While merging all the *nix agent scripts together (see PR#28), I went through a lot of undocumented, uncommented code and figured out what its intent was. In a few cases, I had to dig through old git commits, werks and mailing list archives to figure out “what were they thinking?!” I’ve added comments to explain non-obvious code, refactored questionable code, and mentioned sources when I can (e.g. “# see werks #[number]”)
As I’ve been splitting that code out (see Restructure the nix agents) I’ve been re-reading this code and thinking about how to simplify and/or improve the handling of MRPE, local and plugin checks, while possibly merging in some ideas from previous work that I’ve done around local checks.
So here’s a small demonstration:
▒░$ cat ../etc/checkmk-local.conf
# shellcheck shell=ksh
# vim: noai:ts=4:sw=4:expandtab
# Copyright (C) 2019 tribe29 GmbH - License: GNU General Public License v2
# This file is part of Checkmk (https://checkmk.com). It is subject to the terms and
# conditions defined in the file COPYING, which is part of this source code package.

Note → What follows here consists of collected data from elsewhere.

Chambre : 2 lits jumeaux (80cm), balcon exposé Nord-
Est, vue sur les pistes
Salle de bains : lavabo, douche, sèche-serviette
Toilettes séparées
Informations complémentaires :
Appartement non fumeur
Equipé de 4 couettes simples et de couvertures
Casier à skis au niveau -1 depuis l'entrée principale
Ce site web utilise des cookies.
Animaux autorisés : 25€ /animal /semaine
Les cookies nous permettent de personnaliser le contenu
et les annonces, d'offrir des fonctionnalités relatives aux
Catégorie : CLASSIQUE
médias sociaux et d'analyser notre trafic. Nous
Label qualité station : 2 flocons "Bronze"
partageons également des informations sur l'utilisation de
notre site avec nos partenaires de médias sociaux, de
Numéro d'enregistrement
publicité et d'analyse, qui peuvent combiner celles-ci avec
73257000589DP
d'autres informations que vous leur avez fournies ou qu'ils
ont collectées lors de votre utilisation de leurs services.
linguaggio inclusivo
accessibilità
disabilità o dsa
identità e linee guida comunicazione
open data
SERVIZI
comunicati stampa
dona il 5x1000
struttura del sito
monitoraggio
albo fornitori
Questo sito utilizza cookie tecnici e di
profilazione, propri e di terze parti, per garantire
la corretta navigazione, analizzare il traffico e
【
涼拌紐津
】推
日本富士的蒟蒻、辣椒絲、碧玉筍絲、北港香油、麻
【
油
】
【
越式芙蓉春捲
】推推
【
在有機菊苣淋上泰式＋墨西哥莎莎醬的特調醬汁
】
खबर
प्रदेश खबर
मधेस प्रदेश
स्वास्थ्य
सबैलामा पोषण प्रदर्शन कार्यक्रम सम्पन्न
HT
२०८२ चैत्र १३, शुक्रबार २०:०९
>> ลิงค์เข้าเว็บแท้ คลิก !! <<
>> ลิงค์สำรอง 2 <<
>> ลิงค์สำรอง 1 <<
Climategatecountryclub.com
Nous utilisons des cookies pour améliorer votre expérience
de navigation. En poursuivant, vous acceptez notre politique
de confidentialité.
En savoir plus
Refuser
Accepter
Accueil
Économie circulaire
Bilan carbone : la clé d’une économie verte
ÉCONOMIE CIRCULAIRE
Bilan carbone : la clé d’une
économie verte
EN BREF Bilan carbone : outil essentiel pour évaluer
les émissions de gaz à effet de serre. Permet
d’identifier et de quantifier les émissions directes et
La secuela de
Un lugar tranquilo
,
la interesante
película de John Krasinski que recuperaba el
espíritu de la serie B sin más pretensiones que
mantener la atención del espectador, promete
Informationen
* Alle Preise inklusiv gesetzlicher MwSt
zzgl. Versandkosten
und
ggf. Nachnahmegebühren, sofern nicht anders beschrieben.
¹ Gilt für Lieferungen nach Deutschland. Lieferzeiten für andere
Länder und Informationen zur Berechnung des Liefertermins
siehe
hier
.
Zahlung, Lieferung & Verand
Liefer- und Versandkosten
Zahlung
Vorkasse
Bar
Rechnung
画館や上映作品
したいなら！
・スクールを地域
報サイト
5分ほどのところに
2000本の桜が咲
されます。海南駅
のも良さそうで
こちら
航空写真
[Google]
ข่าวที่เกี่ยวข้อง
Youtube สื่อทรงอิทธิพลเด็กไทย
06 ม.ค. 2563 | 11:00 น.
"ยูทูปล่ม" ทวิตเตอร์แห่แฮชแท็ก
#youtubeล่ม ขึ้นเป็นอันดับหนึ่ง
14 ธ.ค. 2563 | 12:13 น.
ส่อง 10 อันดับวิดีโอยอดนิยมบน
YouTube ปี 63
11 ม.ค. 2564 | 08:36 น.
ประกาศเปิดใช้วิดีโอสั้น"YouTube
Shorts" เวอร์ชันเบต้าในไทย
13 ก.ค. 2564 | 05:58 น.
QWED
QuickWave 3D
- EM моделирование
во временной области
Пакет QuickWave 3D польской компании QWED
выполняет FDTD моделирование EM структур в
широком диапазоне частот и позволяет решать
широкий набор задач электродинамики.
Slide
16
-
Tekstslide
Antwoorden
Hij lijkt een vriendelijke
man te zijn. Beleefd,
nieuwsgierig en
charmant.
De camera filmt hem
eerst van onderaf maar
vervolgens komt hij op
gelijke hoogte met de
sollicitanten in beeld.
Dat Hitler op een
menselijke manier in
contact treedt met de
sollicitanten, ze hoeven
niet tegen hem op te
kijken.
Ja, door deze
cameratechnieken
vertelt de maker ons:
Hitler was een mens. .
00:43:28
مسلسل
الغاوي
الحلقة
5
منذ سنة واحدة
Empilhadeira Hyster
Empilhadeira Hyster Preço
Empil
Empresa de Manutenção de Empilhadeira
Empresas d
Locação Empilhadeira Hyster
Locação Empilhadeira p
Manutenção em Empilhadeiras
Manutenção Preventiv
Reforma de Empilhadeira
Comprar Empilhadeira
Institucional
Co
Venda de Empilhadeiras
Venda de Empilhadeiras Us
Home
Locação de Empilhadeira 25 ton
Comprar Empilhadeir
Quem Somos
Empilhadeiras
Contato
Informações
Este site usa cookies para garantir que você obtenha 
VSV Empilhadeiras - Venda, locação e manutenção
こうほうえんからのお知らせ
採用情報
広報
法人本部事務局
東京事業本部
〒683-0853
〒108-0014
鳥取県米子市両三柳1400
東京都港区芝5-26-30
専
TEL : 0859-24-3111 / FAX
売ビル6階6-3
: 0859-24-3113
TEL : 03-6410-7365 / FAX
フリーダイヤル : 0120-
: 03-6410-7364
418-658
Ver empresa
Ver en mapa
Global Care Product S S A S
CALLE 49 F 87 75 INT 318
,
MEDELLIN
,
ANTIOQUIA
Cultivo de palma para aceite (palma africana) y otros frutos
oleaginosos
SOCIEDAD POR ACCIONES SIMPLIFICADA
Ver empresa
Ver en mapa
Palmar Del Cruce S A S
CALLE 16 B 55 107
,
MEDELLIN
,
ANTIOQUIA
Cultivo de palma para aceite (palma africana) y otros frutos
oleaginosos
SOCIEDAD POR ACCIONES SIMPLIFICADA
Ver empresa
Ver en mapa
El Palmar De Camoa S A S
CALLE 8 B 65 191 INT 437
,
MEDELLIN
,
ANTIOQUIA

####################################################################################################
# Config file for local and plugin checks
# Expected format is 9 colon delimited fields
# 1:2:3:4:5:6:7:8:9, where:
# 1: Hostname or ALL, defines if the check is allowed to run
# 2: Service description. If blank, defaults to the script filename
# 3: Script filename
# 4: Script args
# 5: Cache time, for scripts that don't need to (or shouldn't) run often
# 6: Run As
# 7: ITIL code
# 8: Resolver Group. Defines the team responsible for reacting to alerts
# 9: Trigger command. A command to run if a script meets a condition
ALL:Chrome_Process_Count:check_procs:chrome 20:::::
The observant will guess that this is the shadow
config format with some sudoers
inspiration.
For the sake of this demonstration, I’ve got a simple local check that counts the number of processes and alerts if the expected number is incorrect. This has an increasingly arguable use on the server side, but as I’m demonstrating on my desktop, I’ll use Chrome as a target process. We can see here that it’s outputting in the standard local check format:
▓▒░$ ../local/check_procs chrome 20
2 check_procs - Process chrome not running 20 times
Because the config file isn’t involved here, the script name is used for the service name. One of the upsides of the config file approach is that it allows scripts to be re-used with different args for different checks e.g.
ALL:root password age:check_pwage:root:43200::SEC:Systems Team:
ALL:grid password age:check_pwage:grid:43200::SEC:DBA Team:
So, now instead of blindly executing whatever is in a local or plugins directory, the config file instead becomes our source of truth: If it’s defined in the config file, it’s attempted. You can have 20 scripts in your local directory, if only one is defined in the config file, only that one will be attempted.
This approach, and the config file syntax, has advantages for scenarios where config management is used, and advantages where config management is not used.
So what we can also do is capture the output of existing check scripts, blend that output with the information from the config file and put it into a JSON output that looks something like this:
▓▒░$ ./checkmk_agent | tail -n 1 | jq
{
"Local Checks": [
{
"service_name": "Chrome_Process_Count",
"rc": 2,
"status": "CRITICAL",
"stdout": "Process chrome not running 20 times",
"metrics": "-",
"check_type": "local",
"script_name": "check_procs",
"script_args": "chrome 20",
"script_runas": "rawiri",
"cache_time": 0,
"service_owner": null
}
],
"timestamp": {
"utc_epoch": 1585510469
}
}
In other words: with this approach, MRPE and local checks can be, for all intents and purposes, handled exactly the same, with check parameters and all. In the future, people might like to output directly in json format, which I’m anticipating, and that would be passed straight through.
So does something like this have any appeal? Any questions/feedback/suggestions?